G7 ve AB’nin Rus petrolüne tavan fiyatı sınırlaması 5 Aralık’ta yürürlüğe girerken, Suudi Arabistan ve Rusya’nın liderliğindeki OPEC+ ülkeleri ise üretimi azaltma uygulamasını sürdürme kararı aldı. Konuyu Sputnik’e değerlendiren enerji uzmanı Karbuz, “Avrupa Birliği içinde bulunduğu enerji krizini derinleştirmek için elinden geleni yapıyor” dedi.
2020’de Rus petrolünün enerji dengesindeki payı yüzde 30‘un üzerinde olan Avrupa Birliği, kıtada enerji krizine neden olmasına rağmen Moskova’ya yönelik yaptırım kararları almaya devam ediyor. Son olarak G7 ülkeleri, Avustralya ve AB’nin de içinde bulunduğu ülkeler, Rus petrolüne varil başına 60 ABD doları fiyat sınırı koydu. Buna göre 5 Aralık itibarıyla Moskova’ya yaptırım uygulamayan ülkelerin 60 dolar üzerindeki Rus petrolünün nakledilmesine ve sigorta kapsamına alınmasına yasak getirildi.
8. yaptırım paketinde deniz yoluyla taşınan Rus petrolünün alımını yasaklayan AB, bu kararını da 5 Şubat 2023‘ten itibaren uygulayacak. Fakat Hindistan ve Çin gibi fiyat sınırlamasına uymayacağını açıklayan ülkeler de var. AB’ye üye ülkelerden Bulgaristan ve Hırvatistan ise biri 2024, diğeri 2023’ün sonuna kadar olmak üzere Rus petrol ve petrol ürünlerini deniz yoluyla almaya devam edecek. Batı’nın fiyat sınırı getirmesi kararının hemen ardından küresel enerji piyasanın sarsılacağına dair eleştiriler de geldi. Ekonomistler de tavan sınırı konulmasının petrol fiyatlarında keskin bir artışa neden olabileceğinden şüpheli.

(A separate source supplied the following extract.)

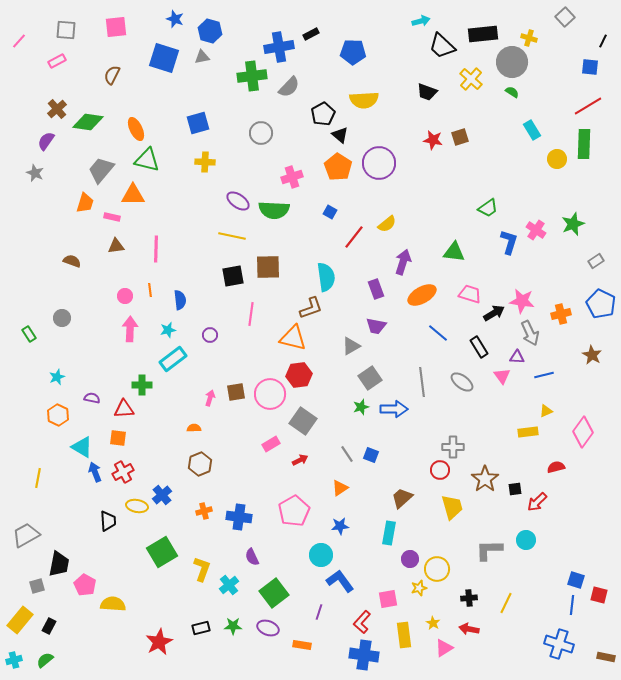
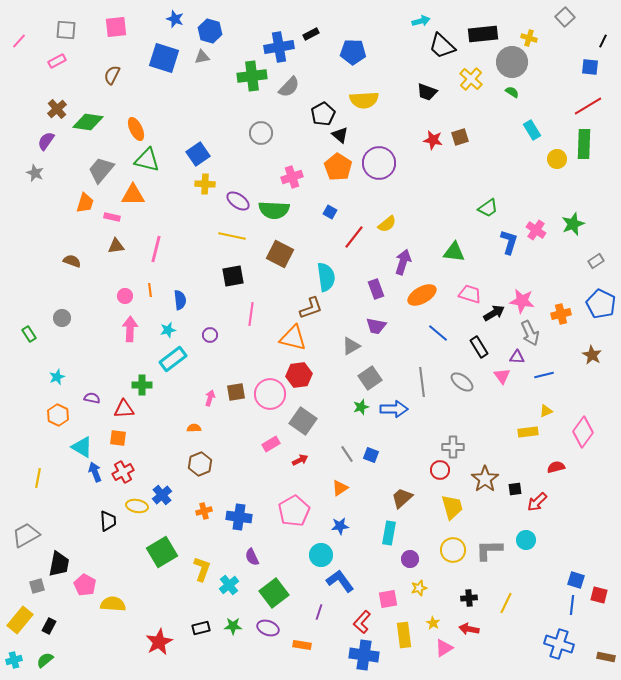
blue square at (198, 123): moved 31 px down; rotated 20 degrees counterclockwise
yellow cross at (205, 162): moved 22 px down
pink line at (156, 249): rotated 12 degrees clockwise
brown square at (268, 267): moved 12 px right, 13 px up; rotated 28 degrees clockwise
yellow circle at (437, 569): moved 16 px right, 19 px up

Rusya: Yılsonuna kadar tavan fiyattan petrol satılması yasaklanacak
Dünyanın ikinci büyük ham petrol ihracatçısı olan Moskova’nın bu ambargoya tepkisi ise sert oldu. Rusya Başbakan Yardımcısı Aleksandr Novak ambargo hakkında yorumda bulunarak, Rusya’nın üretimi kısmak zorunda kalsa bile petrol fiyatlarına tavan uygulanmasını kabul etmeyeceğini söyledi. Bu tür kısıtlamaların piyasa araçlarına müdahale olduğunu ve Rusya’nın sadece piyasa koşullarında çalışacak ülkelerle işbirliğine hazır olduğunu da sözlerine ekledi. Ayrıca Novak, Rus şirketlerinin tavan fiyat kullanarak petrol ticareti yapmasını yasaklayan mekanizmanın geliştirilmekte olduğunu ve yıl sonundan önce kararın yürürlüğe gireceği uyarısında bulundu. Rusya Dışişleri Bakan Yardımcısı Sergey Ryabkov da, Batılı ülkelerin Rusya’nın her türlü misilleme önlemlerine hazır olması gerektiğini belirtti.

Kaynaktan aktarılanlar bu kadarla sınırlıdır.